Considering the degree to which the average Filipino dish is out of my culinary comfort zone, I had great luck with food on the trip, finding almost nothing I didn't like. Ironically, the dish that nearly ruined me came at lunch in Makati, one of the very few meals at which I was able to order for myself. We went to a place that touted oysters as the signature entree, but none of us actually ordered them; I went with tokwa't baboy, fried tofu and boiled pork in garlic soy sauce, figuring it sounded fairly safe given my good luck with pork throughout the trip. It didn't last. The first couple bites seemed pretty good, but the sauce quickly became overpowering and the meat started making me gag. In retrospect, I should have remembered that boiled meat is almost always awful, and most of the pieces seemed to be nothing but skin and fat, which didn't help. Worse still, some of the pieces of skin still had pig hair sticking out of them! When I asked Alma if this was okay, she assured me it could be eaten (though she didn't necessarily recommend it), so I did - and then almost immediately regretted it. As far as I'm concerned, the gross-out factor is right up there with finding a chunk of hoof in your Big Mac. Moments later I bit into something - God only knows what - that had one of the most repellent tastes ever to cross my tongue. I quickly swallowed lest I experience it again, but my gorge pushed up to at least 90% and didn't recede quickly. I choked down the remainder of the tofu and tried to wash out some of the taste with a few pieces of Alma's mango, but it only partially worked and I spent the entire rest of the day feeling ill.

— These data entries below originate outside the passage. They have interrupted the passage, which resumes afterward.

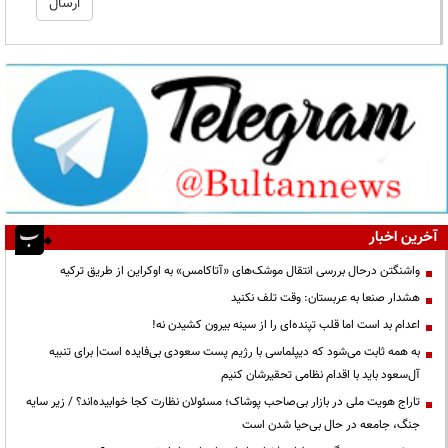
آخرین اخبار
واشنگتن درحال بررسی انتقال موشک‌های «آتاکامس» به اوکراین از طریق ترکیه
هشدار صنعا به عربستان: وقت تلف نکنید
اعدام بد است اما قلب تپنده‌ای را از سینه بیرون کشیدن نه!
به همه ثابت می‌شود که دیپلماسی با رژیم پست سعودی بی‌فایده است| برای تنبیه
آل‌سعود باید با اقدام نظامی تحقیرشان کنیم
تاراج هویت ملی در بازار بی‌صاحب پوشاک؛ مسئولان نظارت کجا خوابیده‌اند؟ / زیر سایه
جنگ، جامعه در حال بی‌حیا شدن است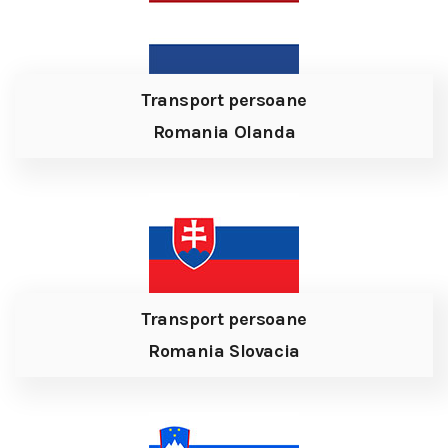
Transport persoane
Romania Olanda
Transport persoane
Romania Slovacia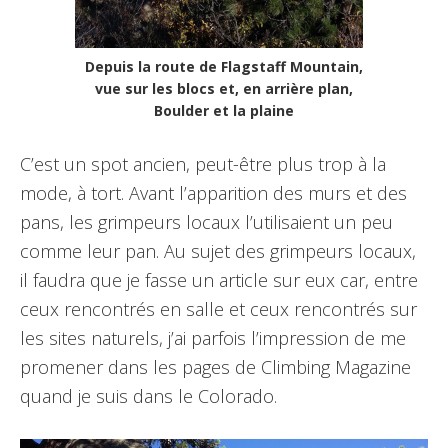
Depuis la route de Flagstaff Mountain,
vue sur les blocs et, en arrière plan,
Boulder et la plaine
C’est un spot ancien, peut-être plus trop à la
mode, à tort. Avant l’apparition des murs et des
pans, les grimpeurs locaux l’utilisaient un peu
comme leur pan. Au sujet des grimpeurs locaux,
il faudra que je fasse un article sur eux car, entre
ceux rencontrés en salle et ceux rencontrés sur
les sites naturels, j’ai parfois l’impression de me
promener dans les pages de Climbing Magazine
quand je suis dans le Colorado.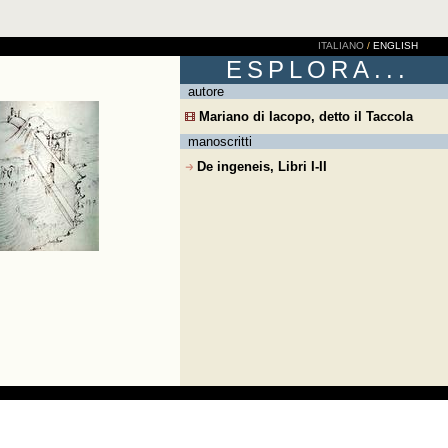
ITALIANO
/
ENGLISH
ESPLORA...
autore
Mariano di Iacopo, detto il Taccola
manoscritti
De ingeneis, Libri I-II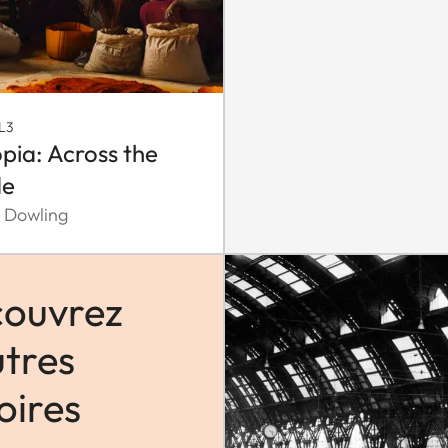
L3
opia: Across the
de
 Dowling
ouvrez
utres
oires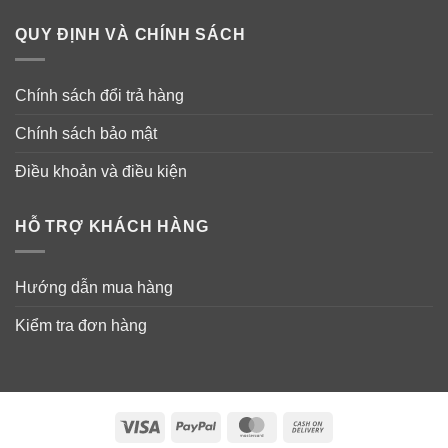
QUY ĐỊNH VÀ CHÍNH SÁCH
Chính sách đổi trả hàng
Chính sách bảo mật
Điều khoản và điều kiện
HỖ TRỢ KHÁCH HÀNG
Hướng dẫn mua hàng
Kiểm tra đơn hàng
Visa
PayPal
MasterCard
Cash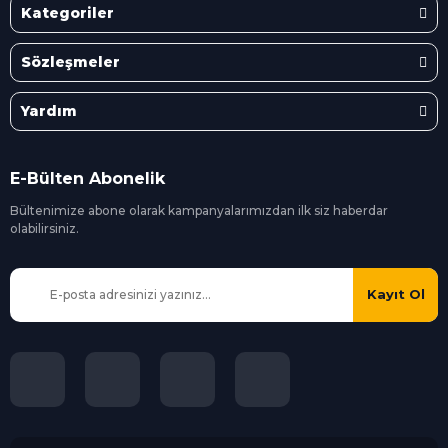
Kategoriler
Sözleşmeler
Yardım
E-Bülten Abonelik
Bültenimize abone olarak kampanyalarımızdan ilk siz
haberdar
olabilirsiniz.
Kayıt Ol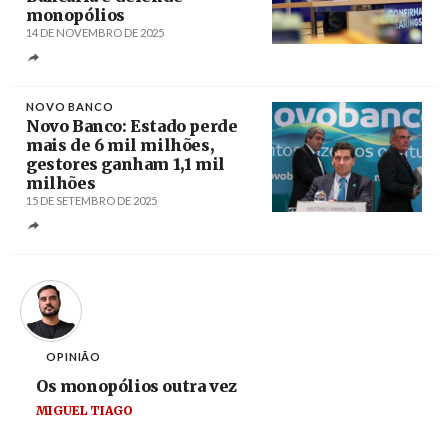
monopólios
14 DE NOVEMBRO DE 2025
Créditos
Olivier Hoslet / EPA
NOVO BANCO
Novo Banco: Estado perde
mais de 6 mil milhões,
gestores ganham 1,1 mil
milhões
15 DE SETEMBRO DE 2025
Créditos
António Cotrim / Agência Lusa
OPINIÃO
Os monopólios outra vez
MIGUEL TIAGO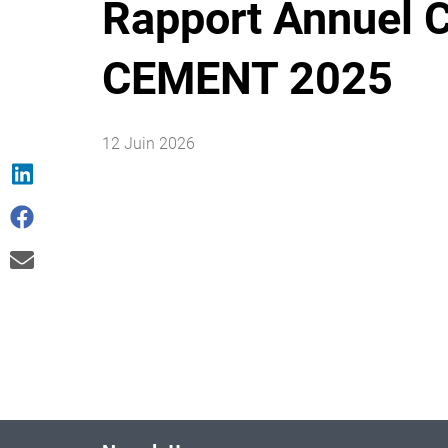
Rapport Annuel
CEMENT 2025
12 Juin 2026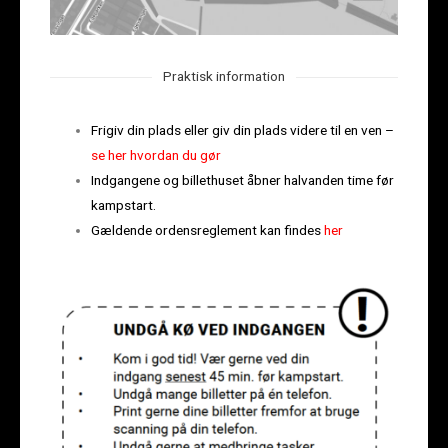
Praktisk information
Frigiv din plads eller giv din plads videre til en ven –
se her hvordan du gør
Indgangene og billethuset åbner halvanden time før
kampstart.
Gældende ordensreglement kan findes
her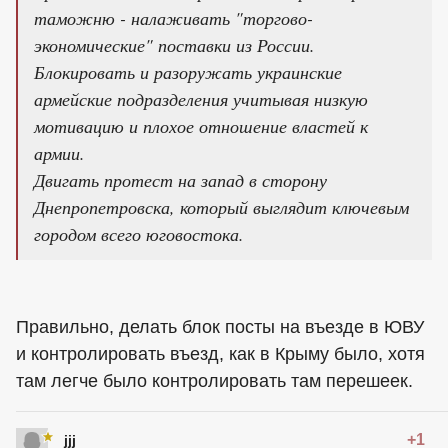
таможню - налаживать "торгово-
экономические" поставки из России.
Блокировать и разоружать украинские
армейские подразделения учитывая низкую
мотивацию и плохое отношение властей к
армии.
Двигать протест на запад в сторону
Днепропетровска, который выглядит ключевым
городом всего юговостока.
Правильно, делать блок посты на въезде в ЮВУ
и контролировать въезд, как в Крыму было, хотя
там легче было контролировать там перешеек.
+1
jjj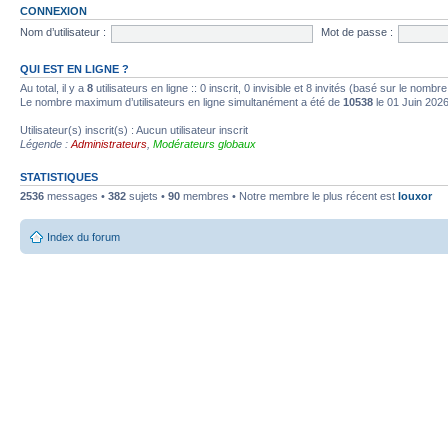
CONNEXION
Nom d’utilisateur :
Mot de passe :
QUI EST EN LIGNE ?
Au total, il y a
8
utilisateurs en ligne :: 0 inscrit, 0 invisible et 8 invités (basé sur le nombr
Le nombre maximum d’utilisateurs en ligne simultanément a été de
10538
le 01 Juin 202
Utilisateur(s) inscrit(s) : Aucun utilisateur inscrit
Légende :
Administrateurs
,
Modérateurs globaux
STATISTIQUES
2536
messages •
382
sujets •
90
membres • Notre membre le plus récent est
louxor
Index du forum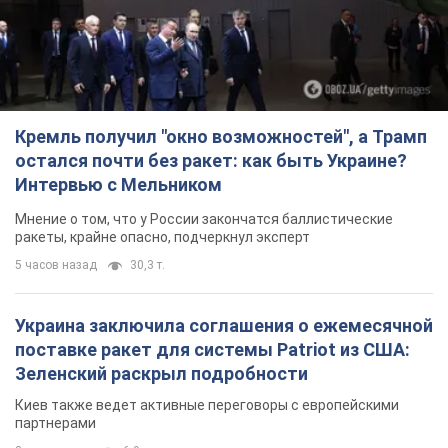
Кремль получил "окно возможностей", а Трамп
остался почти без ракет: как быть Украине?
Интервью с Мельником
Мнение о том, что у России закончатся баллистические
ракеты, крайне опасно, подчеркнул эксперт
5 часов назад
30,3 т.
Украина заключила соглашения о ежемесячной
поставке ракет для системы Patriot из США:
Зеленский раскрыл подробности
Киев также ведет активные переговоры с европейскими
партнерами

After lunch we went to the Ayala Museum, which had a fascinating exhibit - at least I thought so - on gold artifacts from Philippine history, as well as some paintings by Filipino artists and a few other things. No pictures were allowed in the museum - cameras had to be checked at the front desk - so that's a large part of why today is so devoid of shots. After a short side trip to visit another family friend - a woman who had helped take care of Alma in Chicago many years earlier - we went to dinner in a modern, upscale part of town, where I was also able to get a nice book for my mom.

This sculpture of several carabao was near the restaurant where we had
lunch in Makati. I had to take a picture, because hey, carabao!